[Start of Attachment]

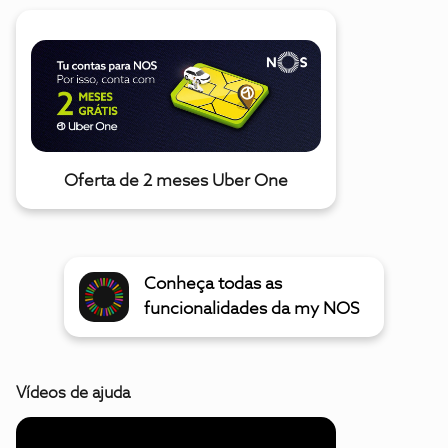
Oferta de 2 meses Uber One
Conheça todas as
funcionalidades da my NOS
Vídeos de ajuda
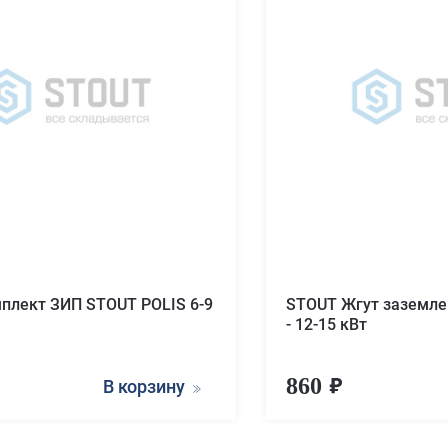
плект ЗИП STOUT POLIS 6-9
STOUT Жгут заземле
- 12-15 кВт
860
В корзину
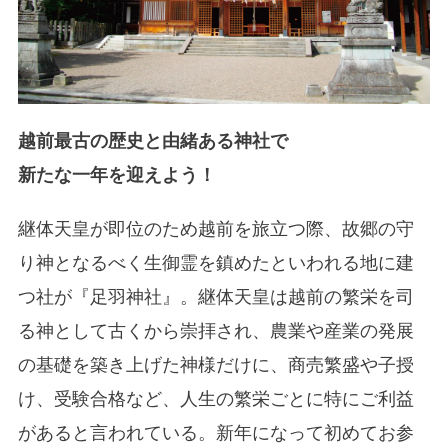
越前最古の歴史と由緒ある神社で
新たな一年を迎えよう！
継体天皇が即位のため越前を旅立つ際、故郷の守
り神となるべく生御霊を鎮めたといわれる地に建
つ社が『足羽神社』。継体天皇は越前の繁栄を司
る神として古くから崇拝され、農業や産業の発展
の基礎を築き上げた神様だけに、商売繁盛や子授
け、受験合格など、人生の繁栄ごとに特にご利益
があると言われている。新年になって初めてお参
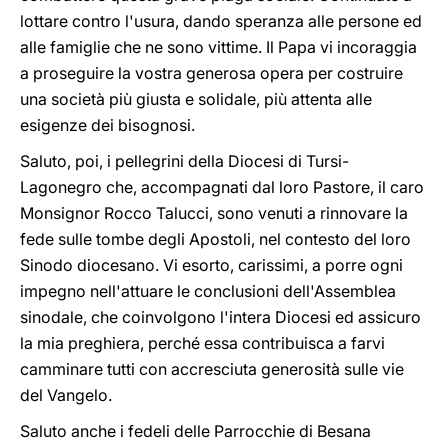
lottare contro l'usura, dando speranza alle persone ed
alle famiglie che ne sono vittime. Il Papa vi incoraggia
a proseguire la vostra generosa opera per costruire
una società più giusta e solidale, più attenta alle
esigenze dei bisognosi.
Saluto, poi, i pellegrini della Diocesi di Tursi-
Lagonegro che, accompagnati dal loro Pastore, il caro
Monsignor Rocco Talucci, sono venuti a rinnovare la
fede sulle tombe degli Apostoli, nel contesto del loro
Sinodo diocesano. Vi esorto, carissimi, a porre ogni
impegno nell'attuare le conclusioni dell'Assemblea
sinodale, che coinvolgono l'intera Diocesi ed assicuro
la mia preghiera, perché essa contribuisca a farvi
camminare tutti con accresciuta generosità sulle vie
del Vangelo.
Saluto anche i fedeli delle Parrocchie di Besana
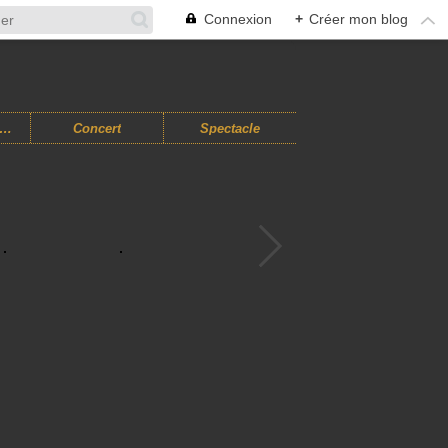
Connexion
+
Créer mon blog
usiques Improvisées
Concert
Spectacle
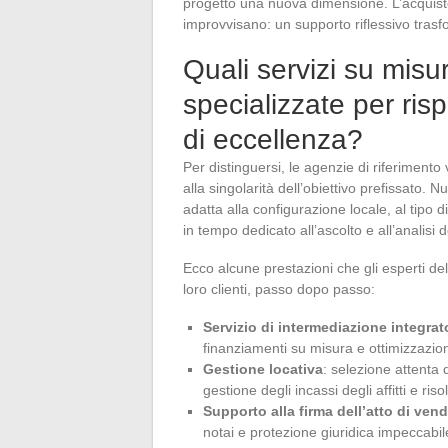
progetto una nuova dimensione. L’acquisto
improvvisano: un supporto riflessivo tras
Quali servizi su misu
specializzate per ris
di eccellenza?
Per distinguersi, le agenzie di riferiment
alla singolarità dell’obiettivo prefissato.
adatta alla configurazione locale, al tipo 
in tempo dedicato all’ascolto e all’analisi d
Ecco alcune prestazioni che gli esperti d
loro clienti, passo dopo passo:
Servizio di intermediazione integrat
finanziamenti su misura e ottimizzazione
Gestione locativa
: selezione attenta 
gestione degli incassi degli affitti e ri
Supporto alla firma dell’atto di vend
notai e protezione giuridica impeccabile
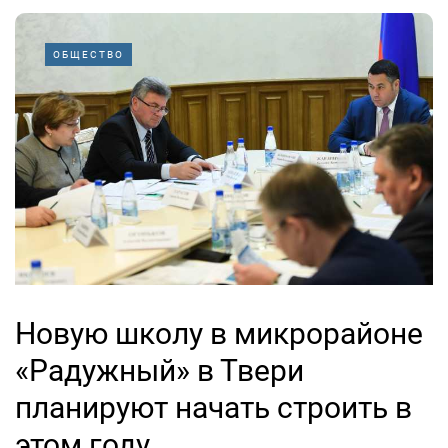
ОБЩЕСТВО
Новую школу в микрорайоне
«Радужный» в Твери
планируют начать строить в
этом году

[End of Attachment]
[Start of Attachment]

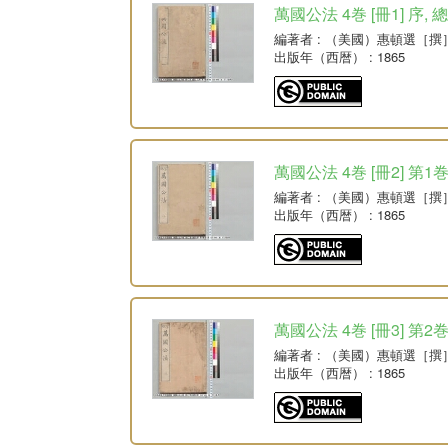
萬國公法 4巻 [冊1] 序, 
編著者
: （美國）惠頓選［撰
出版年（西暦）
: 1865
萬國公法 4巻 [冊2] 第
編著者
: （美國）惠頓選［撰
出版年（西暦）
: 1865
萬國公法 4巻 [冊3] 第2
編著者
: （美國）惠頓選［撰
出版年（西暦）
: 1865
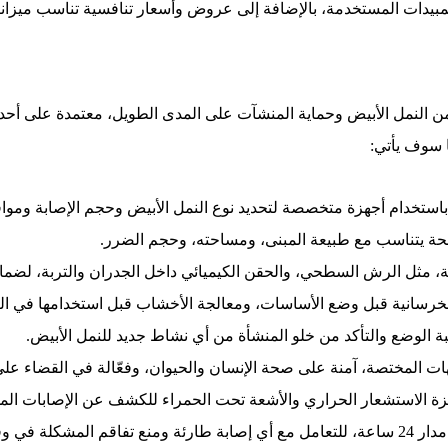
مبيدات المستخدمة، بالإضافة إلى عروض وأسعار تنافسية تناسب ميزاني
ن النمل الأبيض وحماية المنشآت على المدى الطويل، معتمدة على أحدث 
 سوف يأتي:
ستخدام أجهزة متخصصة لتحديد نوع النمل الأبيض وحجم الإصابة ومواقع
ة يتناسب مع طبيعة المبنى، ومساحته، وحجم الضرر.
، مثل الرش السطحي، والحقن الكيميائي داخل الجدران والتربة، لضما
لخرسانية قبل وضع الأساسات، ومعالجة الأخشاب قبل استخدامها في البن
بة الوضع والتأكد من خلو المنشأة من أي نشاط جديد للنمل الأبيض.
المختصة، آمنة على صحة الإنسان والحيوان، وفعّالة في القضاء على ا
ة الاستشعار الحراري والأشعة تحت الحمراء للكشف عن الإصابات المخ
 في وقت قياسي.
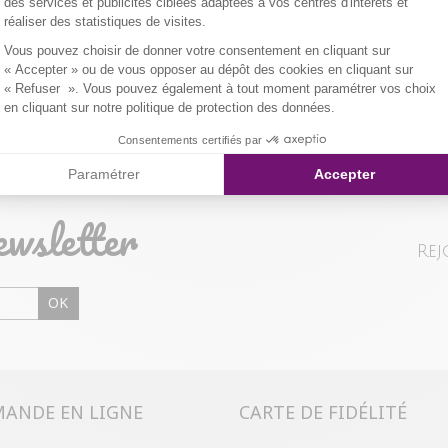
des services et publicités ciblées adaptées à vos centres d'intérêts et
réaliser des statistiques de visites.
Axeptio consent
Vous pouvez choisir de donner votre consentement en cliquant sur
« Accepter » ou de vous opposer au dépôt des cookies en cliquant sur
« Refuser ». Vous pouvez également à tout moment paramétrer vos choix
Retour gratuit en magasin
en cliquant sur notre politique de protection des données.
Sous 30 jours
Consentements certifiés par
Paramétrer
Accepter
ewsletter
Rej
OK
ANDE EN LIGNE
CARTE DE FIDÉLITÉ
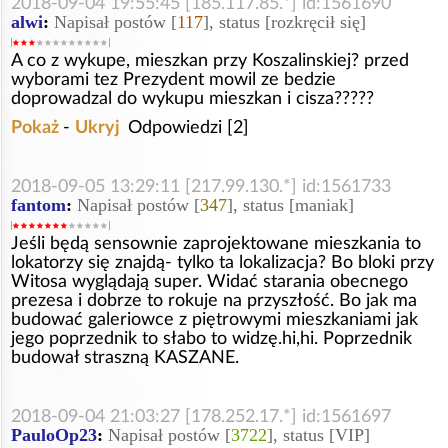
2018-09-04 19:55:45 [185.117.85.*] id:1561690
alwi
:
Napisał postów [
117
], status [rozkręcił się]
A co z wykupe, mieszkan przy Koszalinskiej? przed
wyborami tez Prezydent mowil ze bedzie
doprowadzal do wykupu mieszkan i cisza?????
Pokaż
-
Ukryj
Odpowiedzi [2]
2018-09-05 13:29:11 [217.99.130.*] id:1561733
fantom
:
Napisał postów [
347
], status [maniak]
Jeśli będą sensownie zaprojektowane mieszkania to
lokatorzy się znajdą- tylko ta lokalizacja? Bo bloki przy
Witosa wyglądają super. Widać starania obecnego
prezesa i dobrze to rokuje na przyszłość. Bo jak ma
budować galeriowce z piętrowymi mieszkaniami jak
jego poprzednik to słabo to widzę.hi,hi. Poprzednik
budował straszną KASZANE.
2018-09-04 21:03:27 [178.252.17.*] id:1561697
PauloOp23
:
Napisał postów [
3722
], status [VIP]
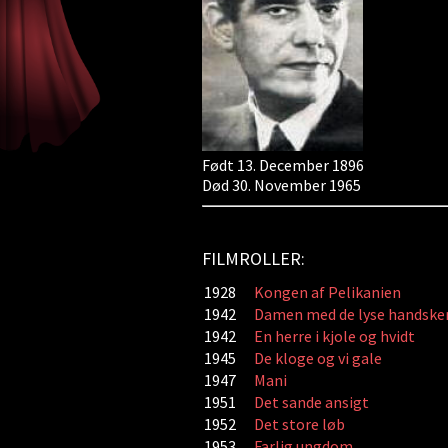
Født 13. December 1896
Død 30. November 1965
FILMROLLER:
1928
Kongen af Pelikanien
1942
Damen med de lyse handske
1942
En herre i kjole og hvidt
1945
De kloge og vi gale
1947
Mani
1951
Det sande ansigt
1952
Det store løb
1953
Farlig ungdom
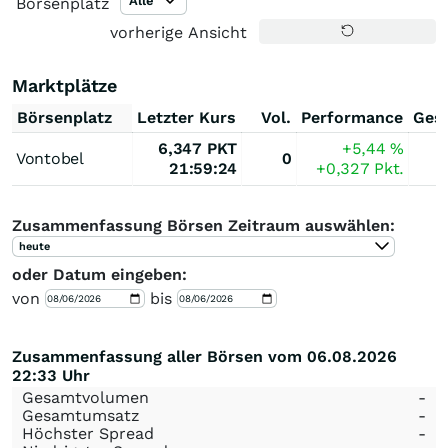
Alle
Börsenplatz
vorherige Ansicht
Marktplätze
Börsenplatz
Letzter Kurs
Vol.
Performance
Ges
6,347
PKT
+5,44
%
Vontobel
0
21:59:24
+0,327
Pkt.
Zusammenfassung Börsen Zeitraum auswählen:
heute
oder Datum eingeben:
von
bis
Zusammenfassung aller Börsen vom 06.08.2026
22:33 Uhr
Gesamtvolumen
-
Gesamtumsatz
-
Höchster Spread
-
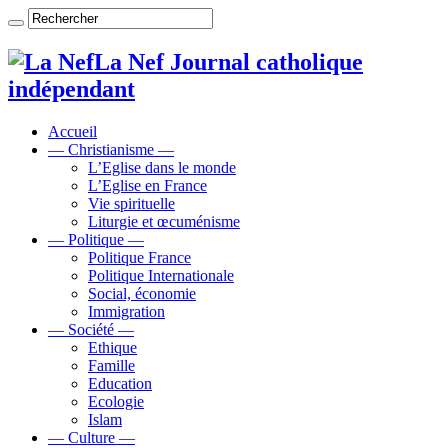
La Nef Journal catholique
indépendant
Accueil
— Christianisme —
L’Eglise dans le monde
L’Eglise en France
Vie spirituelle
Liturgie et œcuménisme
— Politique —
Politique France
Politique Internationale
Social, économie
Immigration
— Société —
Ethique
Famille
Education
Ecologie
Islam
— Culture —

[End of Attachment]
[Start of Attachment]

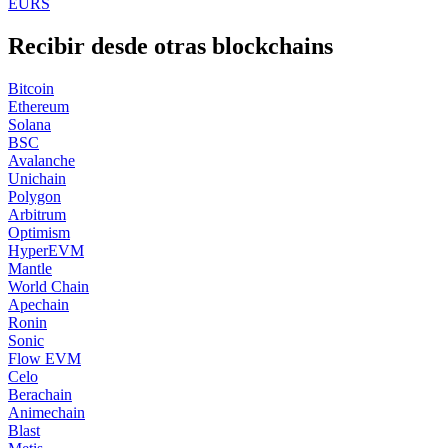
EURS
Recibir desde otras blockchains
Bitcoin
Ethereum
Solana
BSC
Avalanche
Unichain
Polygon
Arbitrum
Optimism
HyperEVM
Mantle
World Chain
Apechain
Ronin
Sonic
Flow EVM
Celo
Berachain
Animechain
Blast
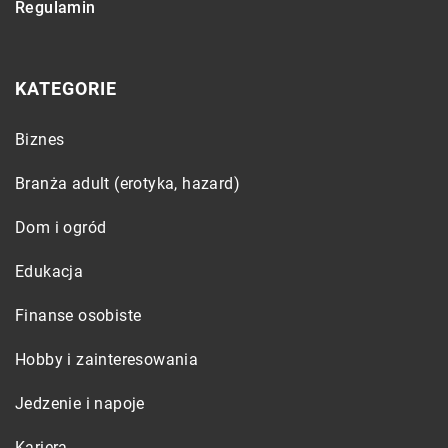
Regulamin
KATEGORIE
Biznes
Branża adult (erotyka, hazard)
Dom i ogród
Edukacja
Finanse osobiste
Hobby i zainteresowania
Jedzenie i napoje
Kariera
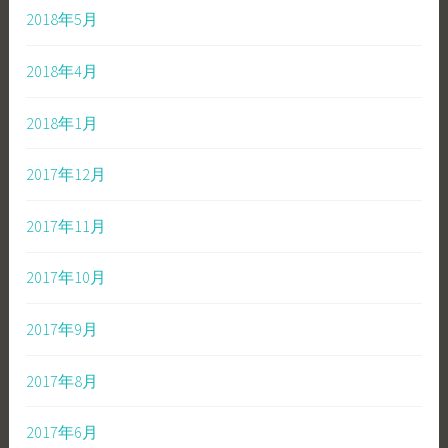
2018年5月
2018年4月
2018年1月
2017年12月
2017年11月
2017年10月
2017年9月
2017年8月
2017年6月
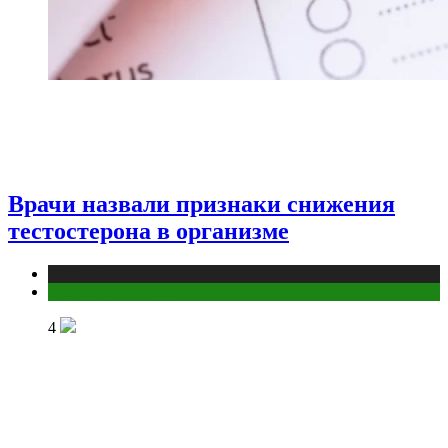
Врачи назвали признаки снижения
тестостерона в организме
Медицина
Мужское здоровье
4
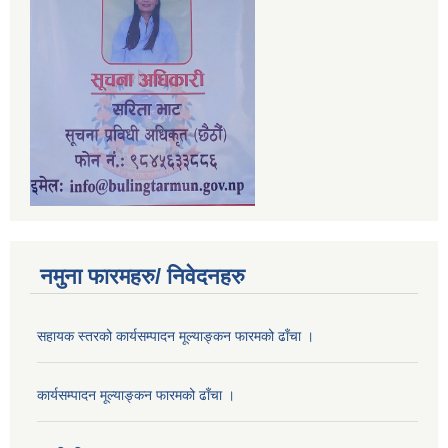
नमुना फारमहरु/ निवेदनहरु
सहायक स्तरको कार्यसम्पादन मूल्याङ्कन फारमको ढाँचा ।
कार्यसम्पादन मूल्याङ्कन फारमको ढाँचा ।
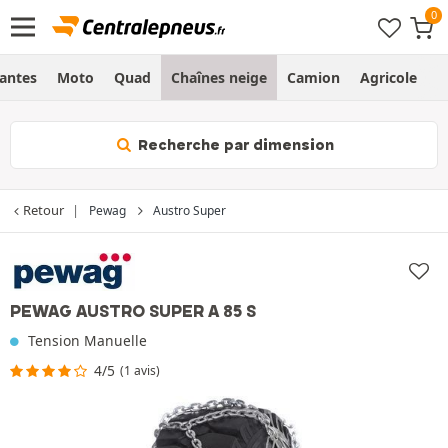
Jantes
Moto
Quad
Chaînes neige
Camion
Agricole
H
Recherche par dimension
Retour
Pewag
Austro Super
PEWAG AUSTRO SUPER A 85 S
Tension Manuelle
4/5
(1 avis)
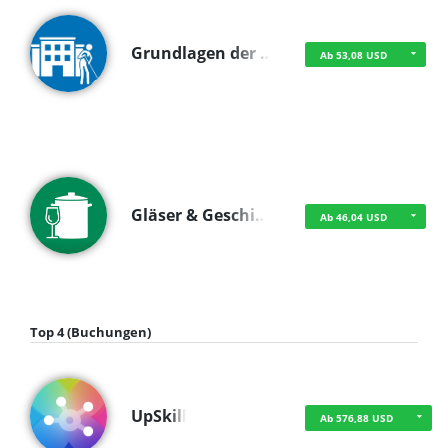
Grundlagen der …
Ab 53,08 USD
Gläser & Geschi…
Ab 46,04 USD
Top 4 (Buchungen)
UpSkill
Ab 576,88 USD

[End of Attachment]

About this exercise:
Copy exactly the part of the material above that opens with the line containing "Oferta de 2 meses Uber One" and closes with the line containing "があると言われている。新年になって初めてお参", ends included. Drop the images.

Answer box:
Oferta de 2 meses Uber One
Conheça todas as
funcionalidades da my NOS
Vídeos de ajuda
плект ЗИП STOUT POLIS 6-9
STOUT Жгут заземле
- 12-15 кВт
860
В корзину
越前最古の歴史と由緒ある神社で
新たな一年を迎えよう！
継体天皇が即位のため越前を旅立つ際、故郷の守
り神となるべく生御霊を鎮めたといわれる地に建
つ社が『足羽神社』。継体天皇は越前の繁栄を司
る神として古くから崇拝され、農業や産業の発展
の基礎を築き上げた神様だけに、商売繁盛や子授
け、受験合格など、人生の繁栄ごとに特にご利益
があると言われている。新年になって初めてお参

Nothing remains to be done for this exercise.